Even though Thorkel then in turn comes from something like "Thor's helmet" (which sounds very likely), I would say that getting "Thorkelson = Thor's helmet's son" out of it would be stretching it...

As for the explanation of the name Thorkel that is Swedish/Norwegian/Danish/Icelandic - when it goes back to Old Norse they're all the same.

A guy called Thor as first name would (indirectly) be named after the god - while a guy called Thorson as last name would be the son of Thor=his father, not the god .

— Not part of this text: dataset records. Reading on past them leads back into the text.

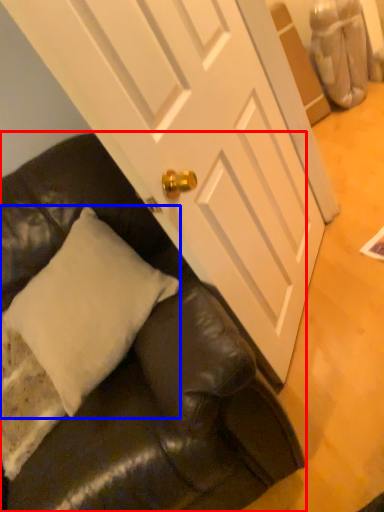 Question: Which of the following is the farthest to the observer, studio couch (highlighted by a red box) or pillow (highlighted by a blue box)?

Choices:
 (A) studio couch
 (B) pillow

Answer: (B) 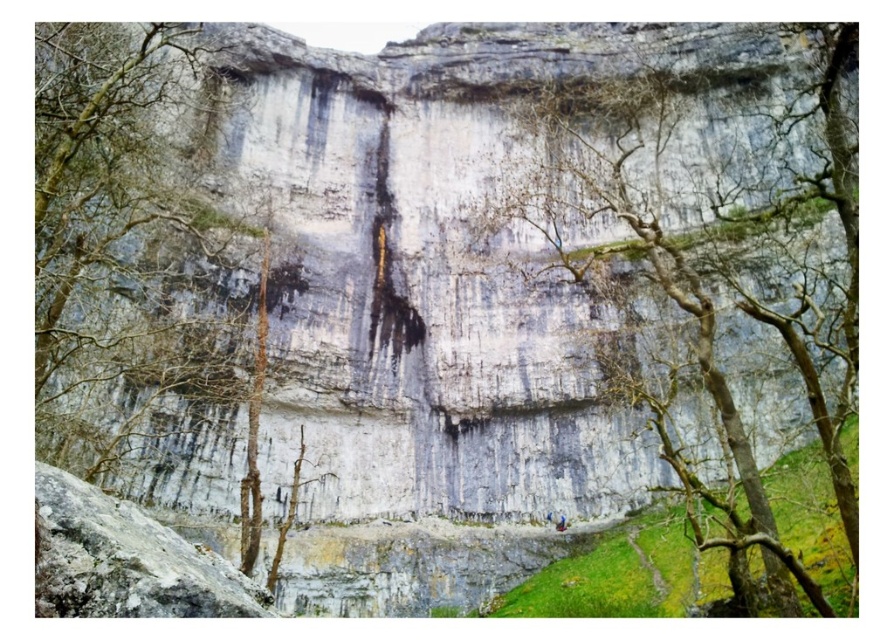 Based on the photo, is bare branches at center bigger than green leafy tree at center?

Correct, bare branches at center is larger in size than green leafy tree at center.

Based on the photo, can you confirm if bare branches at center is shorter than green leafy tree at center?

No, bare branches at center is not shorter than green leafy tree at center.

Is point (673, 173) positioned behind point (190, 122)?

Yes, point (673, 173) is farther from viewer.

Locate an element on the screen. The height and width of the screenshot is (640, 894). bare branches at center is located at coordinates (707, 241).

Can you confirm if bare branches at center is thinner than gray rough rock at lower left?

In fact, bare branches at center might be wider than gray rough rock at lower left.

Who is shorter, bare branches at center or gray rough rock at lower left?

gray rough rock at lower left is shorter.

Is point (520, 220) less distant than point (86, 524)?

No, it is not.

The image size is (894, 640). I want to click on bare branches at center, so click(x=707, y=241).

Which is behind, point (62, 497) or point (559, 515)?

The point (559, 515) is behind.

Find the location of a particular element. The image size is (894, 640). gray rough rock at lower left is located at coordinates (125, 561).

Is point (187, 573) closer to viewer compared to point (555, 529)?

Yes, it is in front of point (555, 529).

Where is `gray rough rock at lower left`? This screenshot has width=894, height=640. gray rough rock at lower left is located at coordinates (125, 561). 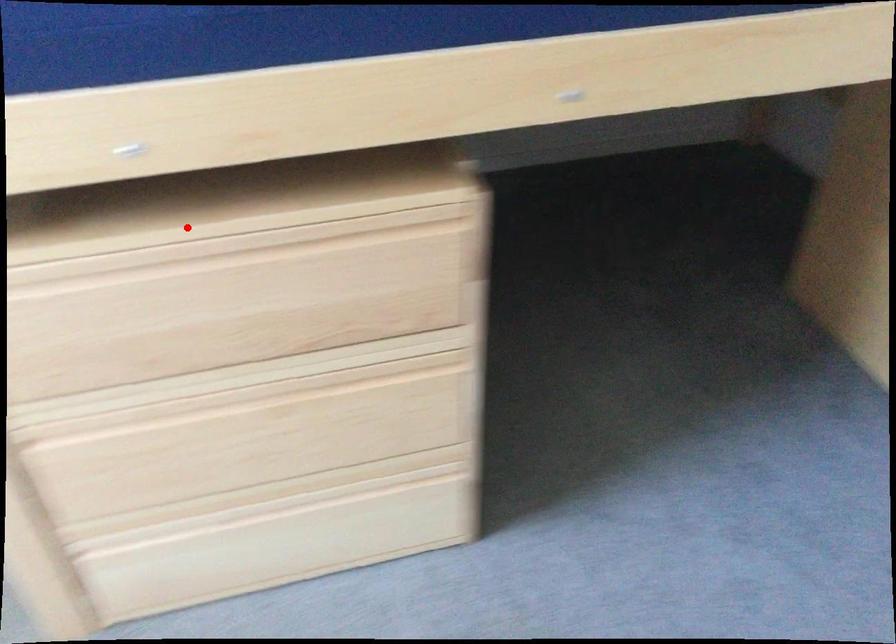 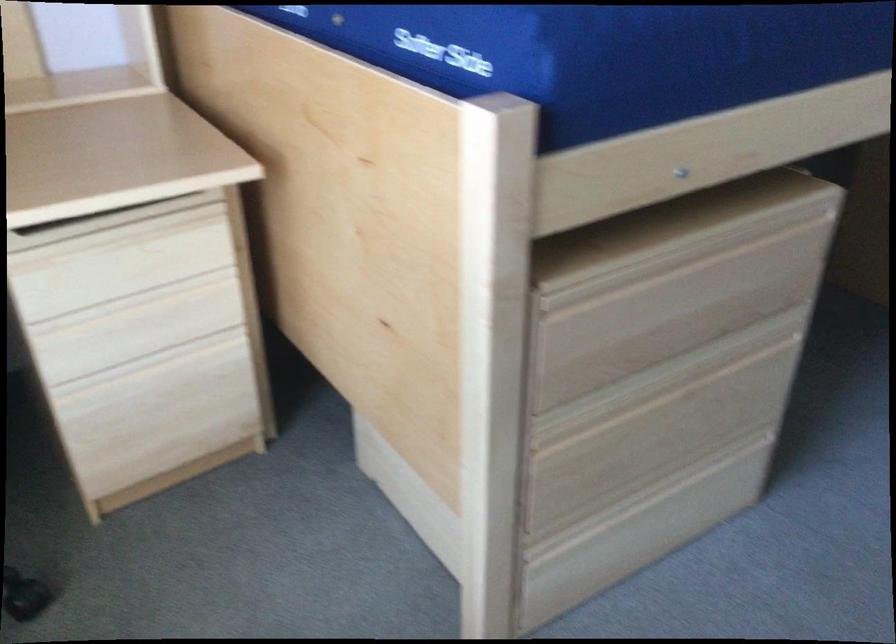 Question: I am providing you with two images of the same scene from different viewpoints. Given a red point in image1, look at the same physical point in image2. Is it:

Choices:
 (A) Closer to the viewpoint
 (B) Farther from the viewpoint

Answer: (B) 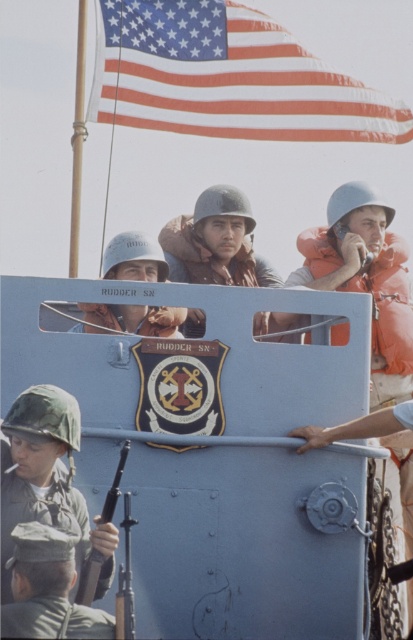 You are a member of the crew on the naval vessel and need to locate the camouflage fabric helmet at lower left. According to the coordinates provided, where exactly should you look to find it?

The camouflage fabric helmet at lower left can be found at coordinates point (47, 477).

You are a photographer on the deck of a naval vessel. You notice the american flag at upper left and the camouflage uniform at lower left. Which object is higher up in the scene?

The american flag at upper left is positioned over camouflage uniform at lower left, so it is higher up in the scene.

You are a photographer trying to capture a clear shot of the camouflage fabric helmet at lower left and the camouflage uniform at lower left. Since you want to focus on the helmet, which object should you zoom in on more and why?

You should zoom in on the camouflage fabric helmet at lower left because its width is larger than the camouflage uniform at lower left, making it easier to focus on the helmet. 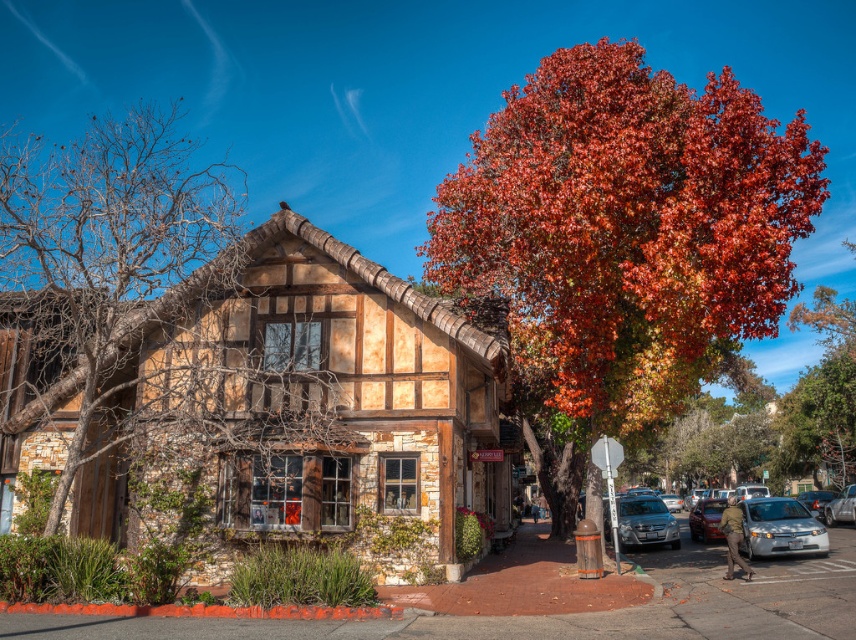 You are standing in front of the building and want to park your car. You have two options, the silver metallic sedan at lower right and the satin silver sedan at center. Which one is closer to you?

The silver metallic sedan at lower right is closer to the viewer than the satin silver sedan at center, so the silver metallic sedan at lower right is closer to you.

I hope that could help clarify a few things.


----------



## Magb

For the record, if you want the phrase in Old Norse rather than in modern Icelandic it would be *Sonr Þórs*. Another Old Norse word for "son" is *mǫgr*.


----------



## 'Islendingur

I see that this thread is somewhat old, but I just "accidentally" found it.  If it helps any here are the opinions of an Icelander.  "Son of Thor" is spelled  "*Sonur Þórs*" in Icelandic. The Norwegian is correct about the old way of spelling it. (Sonr Þórs). However, we Icelanders do not (generally) use family names, and instead almost everybody´s last name is Þórsson, Björnsson, Guðmundsson, Guðmundsdóttir, Björnsdóttir and so on. I.e., you are simply the "son" or "daughter" of your father. Note the use of two s´s.  Now, without some more investigating, the names Þór and Þorkell are absolutely not the same. So, do not confuse the two, or at least they are totally different names in modern Icelandic.  And just to clarify the two versions a little; If someone says "I am the SON OF ÞÓR", he is making a statement, and it would in my mind be more appropriate on somebody´s tattoo.  On the other hand, saying "I am BJARNI ÞÓRSSON" , you would simply be saying your name.  Hope this helps a little, and by all means do not use these translating machines, sonur AF Þór is nothing short of an eyesore to someone that knows the language. We just do not arrange the words that way, even though the translation is technically (literally) correct.


----------